Thick, those Norwegian skulls

Too bad they can't cut down some of their old growth forests for two-by-fours;
Every year the state spends millions of kroner on public information campaigns, on topics as diverse as urging Norwegians to eat more vegetables to observing speed limits. New research suggests it’s all a waste of taxpayers’ money.
[Norway's statistical agency] NOVA researchers had studied whether Norwegians who received information from welfare agency NAV about pensions actually remember what they were told.
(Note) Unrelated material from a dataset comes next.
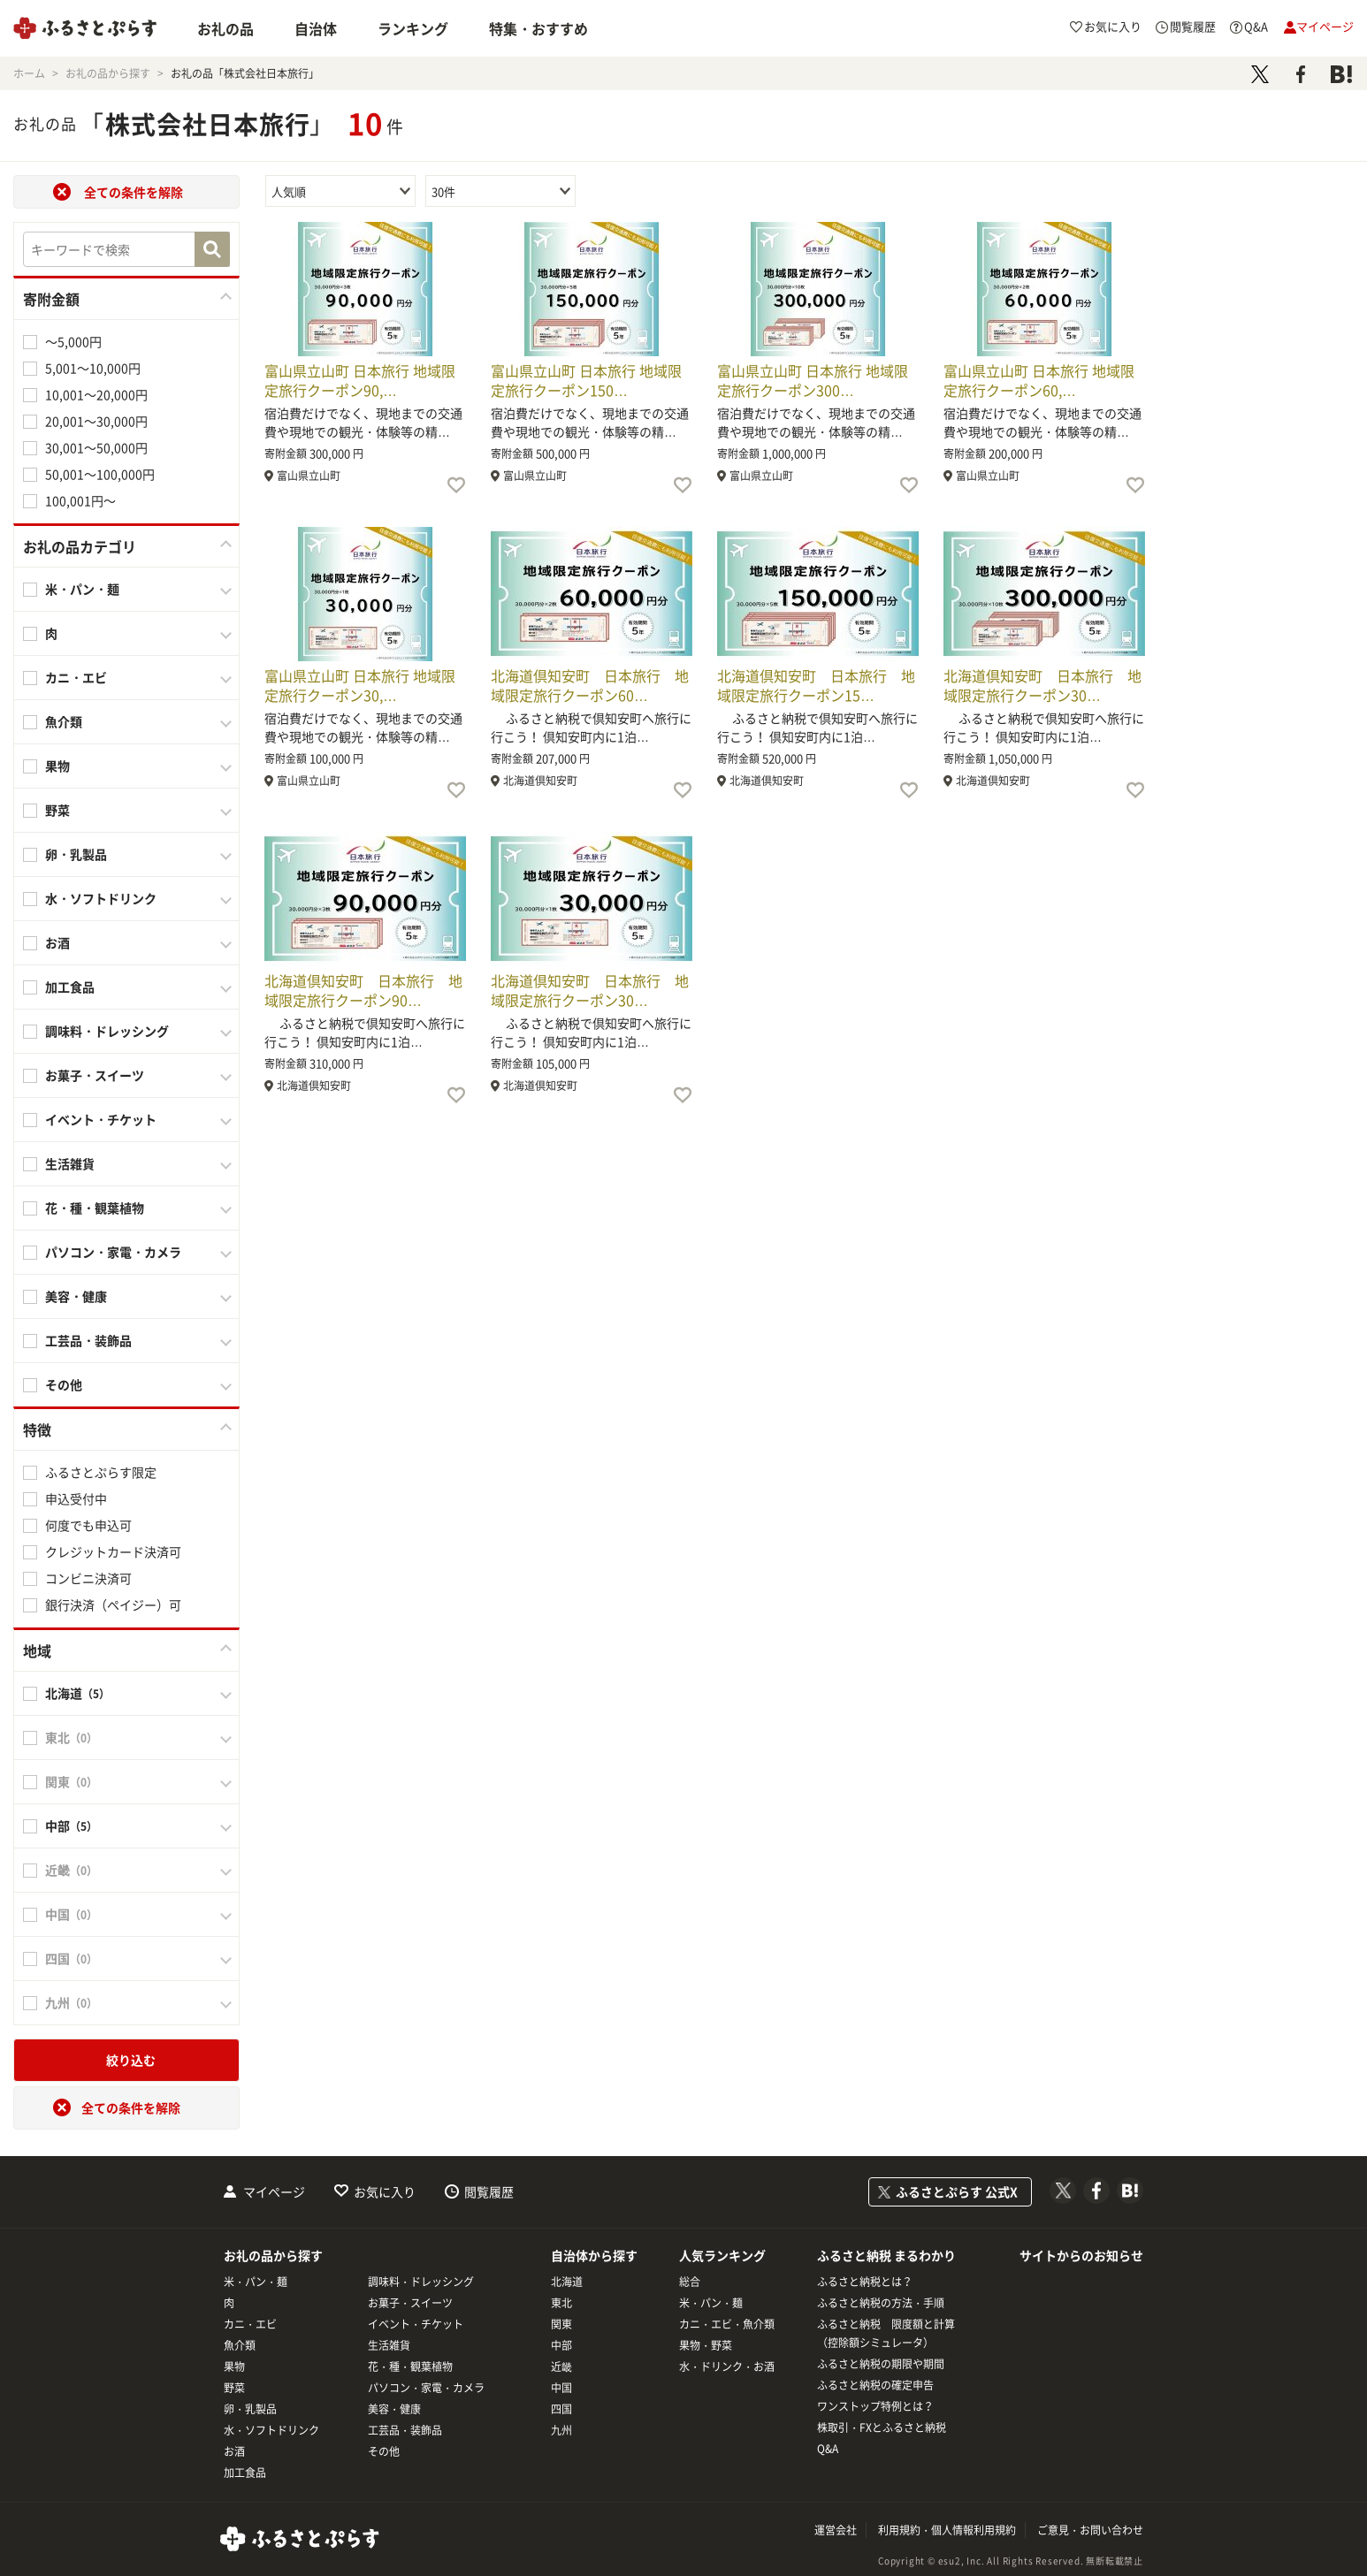 The height and width of the screenshot is (2576, 1367). I want to click on カニ・エビ・魚介類, so click(727, 2324).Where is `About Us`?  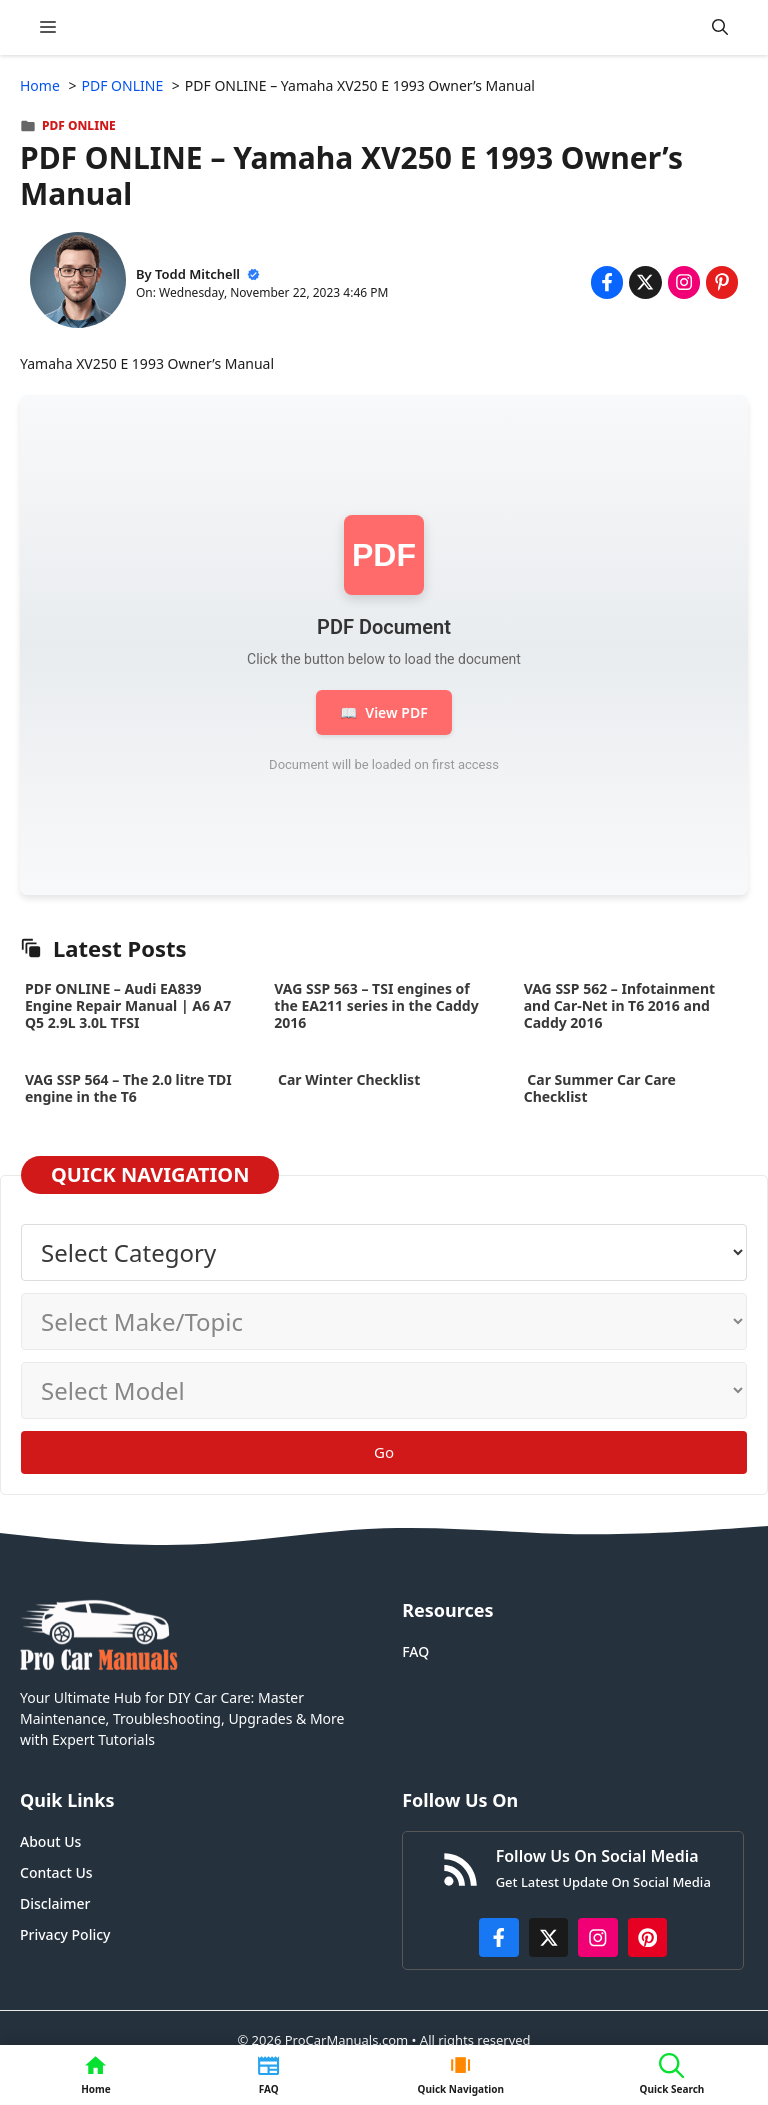 About Us is located at coordinates (50, 1841).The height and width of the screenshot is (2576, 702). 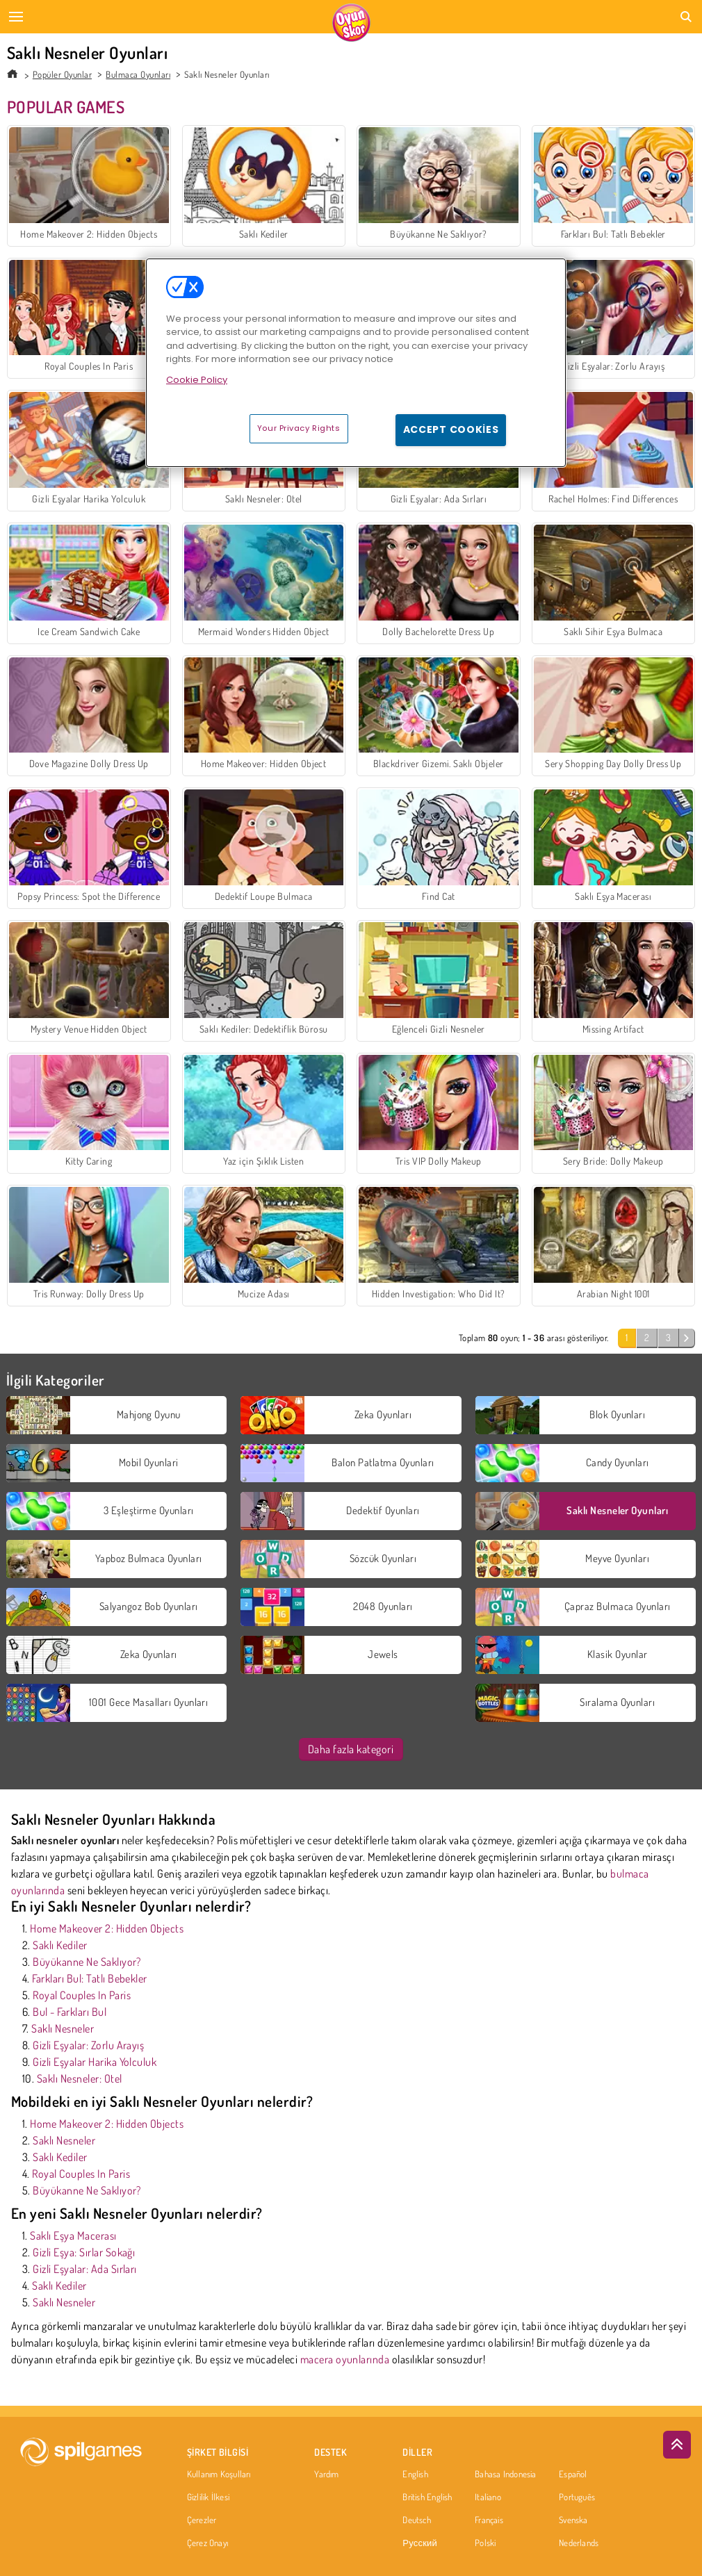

Jakobsson said the researchers were surprised that those who received and read the campaign literature neither comprehended it nor had a basis to learn more later.

“We thought that when folks read the material they would learn at least a little, and have a better basis for learning more later,” he told NRK. “But our results show that they read the material, learned a bit but had forgotten it just four months later.”
And even the simple stuff didn't register;
... like the roadside warnings urging motorists to remember to use their seatbelts, also have little effect and mostly only subsidize the advertising industry.
Which was probably the motive (our bold above) to get the information distributed in the first place.

1 comment:

  1. In time, the selective pressure for using seatbelts will win over future generations, say in 3000 years. People of that time will still not read government documents, but they will just like wearing seat belts. They will be born that way.

    I wonder if there is selective pressure against reading government documents. Time will tell.